Ossenfort said 2016 was a big year in terms of getting grants, and 2017 will be the year to implement them.

Ossenfort said the past year moved at a fierce pace for everyone at the county, as the year consisted of taking important steps and taking on multi-year projects.

“We’ve really taken on some bold initiatives and got the ball moving. Now as we head into 2017 and beyond, it will be implementing and hopefully reaping the benefits from these initiatives,” Ossenfort said.

Ossenfort said one of the biggest initiatives the county took on was the reorganization and consolidation of the county offices, including:

In October, a new Public Safety Facility and Emergency Operations Center was opened in Fultonville, connecting departments of emergency management, probation and public defender to the Montgomery County Sheriff’s Office.

In November, the county secured a grant to move emergency equipment out of Fonda to the public safety building.

“(These projects are) just another example of something that started years past, and will continue to go on year-to-year,” Ossenfort said.

Construction to begin

Along with the five-year plan, other grants and paperwork were secured and completed over 2016, but 2017 is set as the year when construction begins.

One grant includes funding to repave the canalway trail, a county-wide bicycle path, which is set to be resurfaced this coming year. Further work on the former Beach-Nut site, including site cleanup, located in the village of Canajoharie, will also continue through the approval of grants. The Dollar General Distribution Center in Fonda is expected to create 500 jobs and is set to begin construction mid-year.

“A lot of the initiatives are multi-year projects,” Ossenfort said. “My outlook is very positive and optimistic.”

Another step to be implemented includes a partnership with St. Mary’s Healthcare for an ambulatory detox facility to provide outpatient detox and address the growing heroin epidemic, Ossenfort said.

A shared-services grant for record management is also planned. Ossenfort said records management was something that came out in the government efficiency plan. Grant funding was secured, which will go to digitized records to help save space.

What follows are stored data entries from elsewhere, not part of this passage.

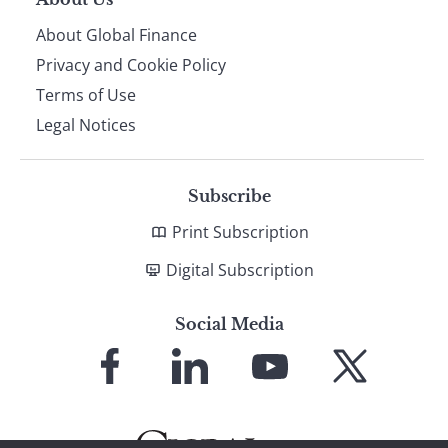
About Global Finance
Privacy and Cookie Policy
Terms of Use
Legal Notices
Subscribe
Print Subscription
Digital Subscription
Social Media
Link
Link
Link
Link
to
to
to
to
Facebook
LinkedIn
YouTube
X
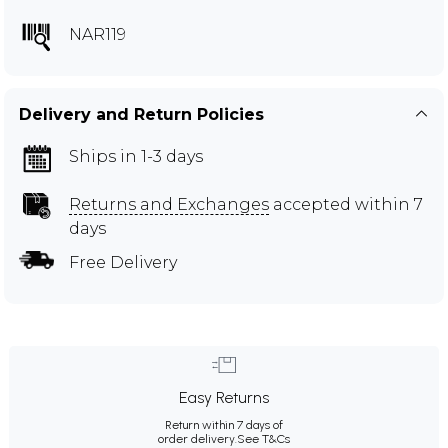
NAR119
Delivery and Return Policies
Ships in 1-3 days
Returns and Exchanges
accepted within 7
days
Free Delivery
Easy Returns
Return within 7 days of
order delivery.
See T&Cs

As a shared-services grant, three other municipalities within the county will also benefit from the digitized records. Ossenfort said the process with working as a shared service is going to take some time, and will be something the county will continue to work on.

“I believe that there is really some momentum building in the region. When you look at Montgomery County, private sector job growth is up above the state average and our unemployment is at the lowest rate its been at for over 10 years,” Ossenfort said.

The latest unemployment rate for the county is 5.1 percent as reported in November, according to the New York State Department of Labor site. Job growth numbers are up to 1.6 percent for the county, while the state average is 1.1 percent.

Reflecting back on 2016, Ossenfort said his most memorable moment was not the approval of grants, but rather the presentation of a bronze star to Thomas Williams, who served in the Army during World War II and participated in the Battle of the Bulge.

Williams’ records were burned in a fire, and he never received a number of medals including a bronze star. Ossenfort said through working with the county’s veterans office, Williams was honored during a visit to the area.

“It was the most meaningful day in my life either professionally or personally. You can ever see, how decades later, how raw the emotion was and how it was really something this man carried with him his entire life,” Ossenfort said.